== What this task involves ==
Your transcription must include every record word for word and no pictures.

------ Given data ------

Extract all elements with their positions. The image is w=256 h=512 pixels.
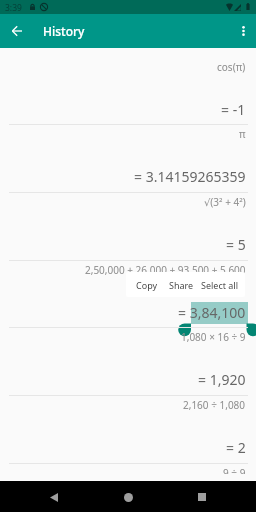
- staticText: Share: [169, 279, 194, 291]
- button[interactable]: Back: [42, 485, 66, 509]
- button[interactable]: Share: [164, 272, 199, 297]
- button[interactable]: cos(π): [0, 57, 256, 125]
- staticText: Copy: [136, 279, 158, 291]
- staticText: = 2: [226, 438, 246, 457]
- button[interactable]: √(3² + 4²): [0, 192, 256, 260]
- staticText: = 3.14159265359: [134, 167, 246, 186]
- staticText: = 3,84,100: [178, 303, 246, 322]
- button[interactable]: Back: [4, 18, 30, 44]
- button[interactable]: π: [0, 124, 256, 192]
- button[interactable]: More options: [230, 18, 256, 44]
- button[interactable]: Recent apps: [190, 485, 214, 509]
- button[interactable]: Copy: [131, 272, 163, 297]
- staticText: 1,080 × 16 ÷ 9: [181, 330, 246, 344]
- staticText: π: [239, 127, 246, 141]
- staticText: 3:39: [5, 2, 22, 14]
- staticText: 2,50,000 + 26,000 + 93,500 + 5,600: [85, 263, 246, 277]
- button[interactable]: Select all: [196, 272, 244, 297]
- staticText: cos(π): [217, 60, 246, 74]
- button[interactable]: Home: [116, 485, 140, 509]
- button[interactable]: 1,080 × 16 ÷ 9: [0, 327, 256, 395]
- staticText: = 1,920: [198, 370, 246, 389]
- button[interactable]: 2,50,000 + 26,000 + 93,500 + 5,600: [0, 260, 256, 328]
- staticText: √(3² + 4²): [204, 195, 246, 209]
- staticText: History: [43, 23, 85, 39]
- button[interactable]: 2,160 ÷ 1,080: [0, 395, 256, 463]
- staticText: Select all: [201, 279, 239, 291]
- staticText: 2,160 ÷ 1,080: [183, 398, 246, 412]
- button[interactable]: 9 ÷ 9: [0, 463, 256, 474]
- staticText: = -1: [221, 100, 246, 119]
- staticText: = 5: [226, 235, 246, 254]
- staticText: 9 ÷ 9: [223, 466, 246, 474]
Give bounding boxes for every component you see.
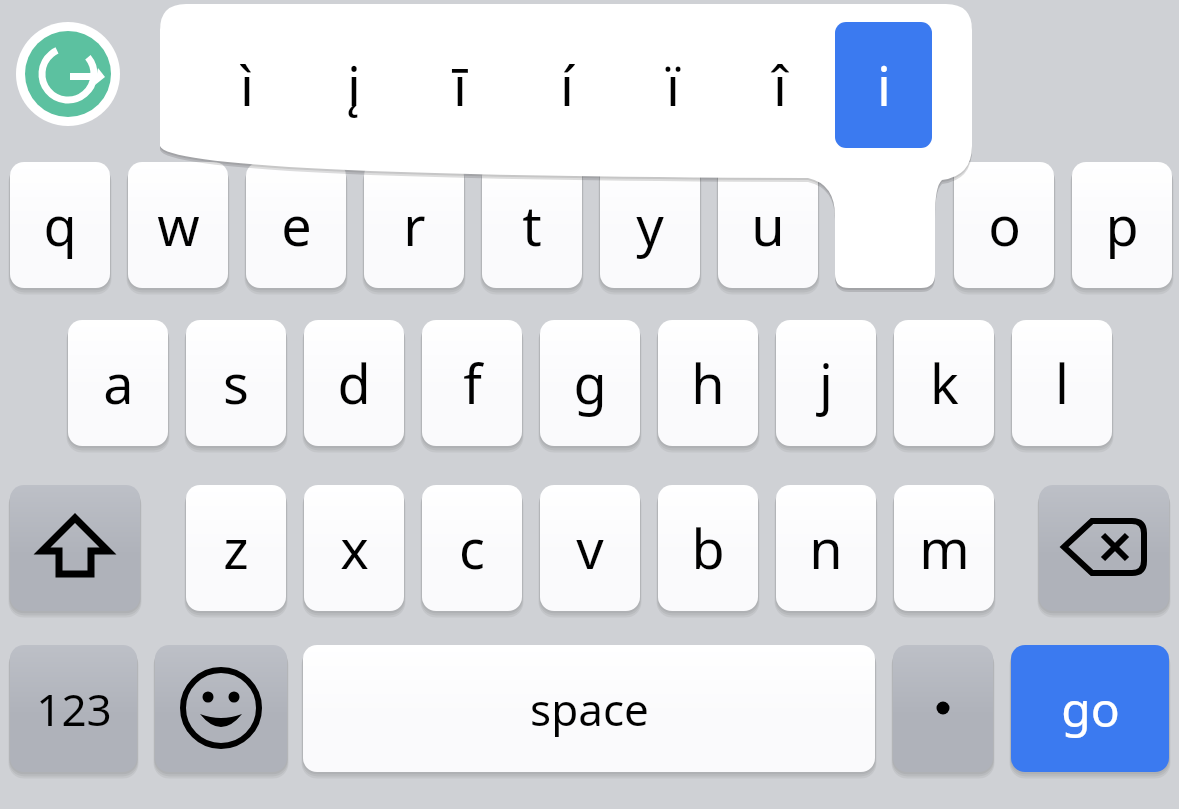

------

== Task answer ==
Extract all elements with their positions. The image is w=256 h=512 pixels.
- staticText: Share: [169, 279, 194, 291]
- button[interactable]: Back: [42, 485, 66, 509]
- button[interactable]: Share: [164, 272, 199, 297]
- button[interactable]: cos(π): [0, 57, 256, 125]
- staticText: Copy: [136, 279, 158, 291]
- staticText: = 2: [226, 438, 246, 457]
- button[interactable]: √(3² + 4²): [0, 192, 256, 260]
- staticText: = 3.14159265359: [134, 167, 246, 186]
- staticText: = 3,84,100: [178, 303, 246, 322]
- button[interactable]: Back: [4, 18, 30, 44]
- button[interactable]: π: [0, 124, 256, 192]
- button[interactable]: More options: [230, 18, 256, 44]
- button[interactable]: Recent apps: [190, 485, 214, 509]
- button[interactable]: Copy: [131, 272, 163, 297]
- staticText: 1,080 × 16 ÷ 9: [181, 330, 246, 344]
- staticText: π: [239, 127, 246, 141]
- staticText: 3:39: [5, 2, 22, 14]
- staticText: 2,50,000 + 26,000 + 93,500 + 5,600: [85, 263, 246, 277]
- button[interactable]: Select all: [196, 272, 244, 297]
- staticText: cos(π): [217, 60, 246, 74]
- button[interactable]: Home: [116, 485, 140, 509]
- button[interactable]: 1,080 × 16 ÷ 9: [0, 327, 256, 395]
- staticText: = 1,920: [198, 370, 246, 389]
- button[interactable]: 2,50,000 + 26,000 + 93,500 + 5,600: [0, 260, 256, 328]
- staticText: √(3² + 4²): [204, 195, 246, 209]
- staticText: History: [43, 23, 85, 39]
- button[interactable]: 2,160 ÷ 1,080: [0, 395, 256, 463]
- staticText: Select all: [201, 279, 239, 291]
- staticText: 2,160 ÷ 1,080: [183, 398, 246, 412]
- button[interactable]: 9 ÷ 9: [0, 463, 256, 474]
- staticText: = -1: [221, 100, 246, 119]
- staticText: = 5: [226, 235, 246, 254]
- staticText: 9 ÷ 9: [223, 466, 246, 474]
Give bounding boxes for every component you see.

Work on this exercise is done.